View attachment 608919

Snag:

My drivers’ license expired on my birthday (three days ago) and the new one may take a while to get here. Therefore it may take a while to get my hands on a certification motor. Maybe if I get my paperwork in order, the DeHates might cut me a bit of a break at Holtville Havoc. I look 18, right? That’d be pretty neat to certify L1 and score in G-TARC on back-to-back weekends.

In the meantime I *can* order a delay drilling tool. Apogee has a few in stock so I may buy from them. I had originally intended to buy my certification motor from them but they’re fresh out!

But yeah, the rocket is ready for a test flight on an F67W. Maybe Discount Rocketry will have some on Saturday, if so I might be tempted to fly it as close to “naked” as it can be after all that finishing work. I don’t think I want to go for G74W power until I can confirm recovery characteristics at a safer site. That’d be awful to put such a pretty, painstaking project in the bay before getting certified.
Shane, what drilling tool? I have an extra Cez I can loan or sell. I have Dabcat one for $10.00 if you need it. I can also loan you an Aetotech, just need to know which one. Sounds like an excuse for breakfast again?
 
Shane, what drilling tool? I have an extra Cez I can loan or sell. I have Dabcat one for $10.00 if you need it. I can also loan you an Aetotech, just need to know which one. Sounds like an excuse for breakfast again?
Stupid auto correct: "gave...Dabcat". I really do speak American, so technically English is my second language...lol!
 
Shane --

Sorry, I lost track of your thread for a while but your Astrobee D is looking great !
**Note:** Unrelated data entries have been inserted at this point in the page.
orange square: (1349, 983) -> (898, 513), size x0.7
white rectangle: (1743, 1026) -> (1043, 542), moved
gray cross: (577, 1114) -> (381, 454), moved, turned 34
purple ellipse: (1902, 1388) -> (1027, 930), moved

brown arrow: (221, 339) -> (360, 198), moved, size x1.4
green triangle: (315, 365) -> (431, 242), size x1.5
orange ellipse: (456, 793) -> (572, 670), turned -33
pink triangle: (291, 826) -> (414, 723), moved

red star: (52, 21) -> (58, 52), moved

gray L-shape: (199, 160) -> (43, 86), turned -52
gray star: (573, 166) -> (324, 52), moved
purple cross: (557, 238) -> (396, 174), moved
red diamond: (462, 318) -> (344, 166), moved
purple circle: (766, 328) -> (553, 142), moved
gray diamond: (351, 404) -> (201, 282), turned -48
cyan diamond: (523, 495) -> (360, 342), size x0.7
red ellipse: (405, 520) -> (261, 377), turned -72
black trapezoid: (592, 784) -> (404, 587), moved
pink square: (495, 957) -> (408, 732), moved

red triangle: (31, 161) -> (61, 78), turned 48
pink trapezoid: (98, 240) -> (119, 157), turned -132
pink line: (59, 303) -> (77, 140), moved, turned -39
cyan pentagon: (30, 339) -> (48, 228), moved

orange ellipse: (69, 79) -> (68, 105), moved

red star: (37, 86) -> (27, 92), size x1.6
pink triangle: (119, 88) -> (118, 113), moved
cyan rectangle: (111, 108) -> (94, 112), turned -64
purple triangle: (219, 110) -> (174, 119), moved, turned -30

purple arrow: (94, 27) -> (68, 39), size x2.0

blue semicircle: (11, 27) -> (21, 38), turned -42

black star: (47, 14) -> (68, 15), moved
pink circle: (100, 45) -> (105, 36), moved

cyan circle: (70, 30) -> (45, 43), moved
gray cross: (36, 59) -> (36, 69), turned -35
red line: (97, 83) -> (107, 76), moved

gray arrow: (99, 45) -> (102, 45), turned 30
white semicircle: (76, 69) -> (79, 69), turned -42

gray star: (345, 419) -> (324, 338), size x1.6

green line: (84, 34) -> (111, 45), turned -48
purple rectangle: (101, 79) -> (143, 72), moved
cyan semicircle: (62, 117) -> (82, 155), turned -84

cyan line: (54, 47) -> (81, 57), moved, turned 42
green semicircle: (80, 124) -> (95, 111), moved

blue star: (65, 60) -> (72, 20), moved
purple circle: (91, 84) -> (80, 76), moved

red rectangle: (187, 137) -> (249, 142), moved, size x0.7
I am glad to see you used the AT-recommended CA and not Epoxy to attach your Fins.

The worst and eventually fatal mistake I made on my Astrobee was when I repaired a popped fin with Epoxy.

The AT Fin-Loc System is very well engineered -- it is better to pop an undamaged fin out of the lock than to snap the fin material which eventually happened to my Astrobee -- on the same fin that I re-installed with Epoxy !

AARG !

Good Luck on your flight !

And please take pictures and videos !

Thanks.

-- kjh
 
Shane --

Sorry, I lost track of your thread for a while but your Astrobee D is looking great !

I am glad to see you used the AT-recommended CA and not Epoxy to attach your Fins.

The worst and eventually fatal mistake I made on my Astrobee was when I repaired a popped fin with Epoxy.

The AT Fin-Loc System is very well engineered -- it is better to pop an undamaged fin out of the lock than to snap the fin material which eventually happened to my Astrobee -- on the same fin that I re-installed with Epoxy !

AARG !

Good Luck on your flight !

And please take pictures and videos !

Thanks.

-- kjh
I think on a couple of these I applied a little bit of CA on ends of the tab but I don’t think that’s providing the bulk of the strength on any of them.

Shane, what drilling tool? I have an extra Cez I can loan or sell. I have Dabcat one for $10.00 if you need it. I can also loan you an Aetotech, just need to know which one. Sounds like an excuse for breakfast again?
Currently I’m looking at running an AeroTech H115DM DMS. I’ll pay a fair price for that tool, or just borrow/“lease” it and get my own later. I’m assuming that this is the kind of thing that only accumulates light wear and doesn’t immediately lose half its value when you drive it off the lot.

But send me a DM or something and I’ll gladly set something up. Doesn’t have to be fancy.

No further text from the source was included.